→ What you are asked to do: Each record below must be reproduced exactly as it reads, with its images omitted.
= = = = = = =
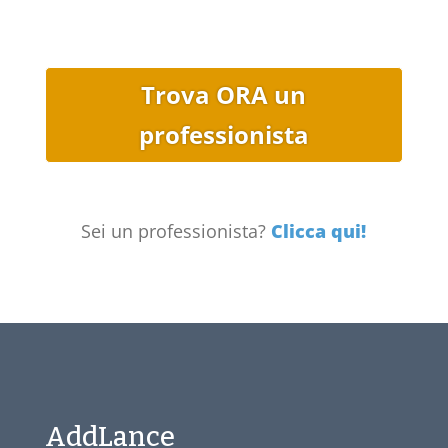
Trova ORA un
professionista
Sei un professionista?
Clicca qui!
AddLance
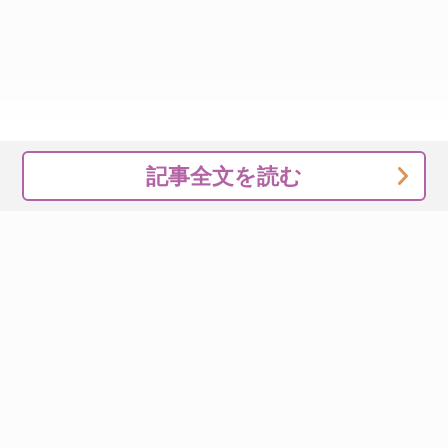
記事全文を読む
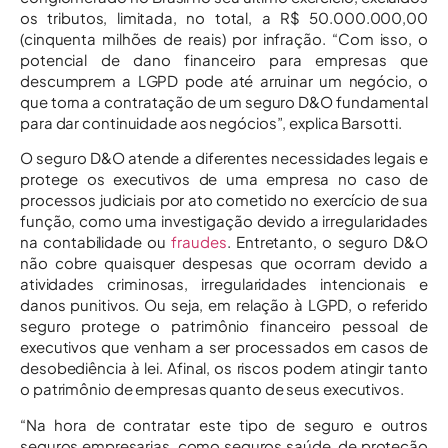
os tributos, limitada, no total, a R$ 50.000.000,00
(cinquenta milhões de reais) por infração. “Com isso, o
potencial de dano financeiro para empresas que
descumprem a LGPD pode até arruinar um negócio, o
que torna a contratação de um seguro D&O fundamental
para dar continuidade aos negócios”, explica Barsotti.
O seguro D&O atende a diferentes necessidades legais e
protege os executivos de uma empresa no caso de
processos judiciais por ato cometido no exercício de sua
função, como uma investigação devido a irregularidades
na contabilidade ou
fraudes
. Entretanto, o seguro D&O
não cobre quaisquer despesas que ocorram devido a
atividades criminosas, irregularidades intencionais e
danos punitivos. Ou seja, em relação à LGPD, o referido
seguro protege o patrimônio financeiro pessoal de
executivos que venham a ser processados em casos de
desobediência à lei. Afinal, os riscos podem atingir tanto
o patrimônio de empresas quanto de seus executivos.
“Na hora de contratar este tipo de seguro e outros
seguros empresarias, como seguros saúde, de proteção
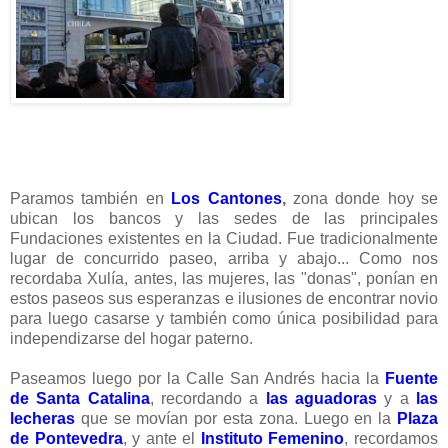
Paramos también en
Los Cantones
,
zona donde hoy se
ubican los bancos y las sedes de las principales
Fundaciones existentes en la Ciudad. Fue tradicionalmente
lugar de concurrido paseo, arriba y abajo... Como nos
recordaba Xulía, antes, las mujeres, las "donas", ponían en
estos paseos sus esperanzas e ilusiones de encontrar novio
para luego casarse y también como única posibilidad para
independizarse del hogar paterno.
Paseamos luego por la Calle San Andrés hacia la
Fuente
de Santa Catalina
, recordando a
las aguadoras
y a
las
lecheras
que se movían por esta zona. Luego en la
Plaza
de Pontevedra
, y ante el
Instituto Femenino
, recordamos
= = = = = = =
→ Answer section:
Trova ORA un
professionista
Sei un professionista?
Clicca qui!
AddLance
記事全文を読む
os tributos, limitada, no total, a R$ 50.000.000,00
(cinquenta milhões de reais) por infração. “Com isso, o
potencial de dano financeiro para empresas que
descumprem a LGPD pode até arruinar um negócio, o
que torna a contratação de um seguro D&O fundamental
para dar continuidade aos negócios”, explica Barsotti.
O seguro D&O atende a diferentes necessidades legais e
protege os executivos de uma empresa no caso de
processos judiciais por ato cometido no exercício de sua
função, como uma investigação devido a irregularidades
na contabilidade ou
fraudes
. Entretanto, o seguro D&O
não cobre quaisquer despesas que ocorram devido a
atividades criminosas, irregularidades intencionais e
danos punitivos. Ou seja, em relação à LGPD, o referido
seguro protege o patrimônio financeiro pessoal de
executivos que venham a ser processados em casos de
desobediência à lei. Afinal, os riscos podem atingir tanto
o patrimônio de empresas quanto de seus executivos.
“Na hora de contratar este tipo de seguro e outros
seguros empresarias, como seguros saúde, de proteção
Paramos también en
Los Cantones
,
zona donde hoy se
ubican los bancos y las sedes de las principales
Fundaciones existentes en la Ciudad. Fue tradicionalmente
lugar de concurrido paseo, arriba y abajo... Como nos
recordaba Xulía, antes, las mujeres, las "donas", ponían en
estos paseos sus esperanzas e ilusiones de encontrar novio
para luego casarse y también como única posibilidad para
independizarse del hogar paterno.
Paseamos luego por la Calle San Andrés hacia la
Fuente
de Santa Catalina
, recordando a
las aguadoras
y a
las
lecheras
que se movían por esta zona. Luego en la
Plaza
de Pontevedra
, y ante el
Instituto Femenino
, recordamos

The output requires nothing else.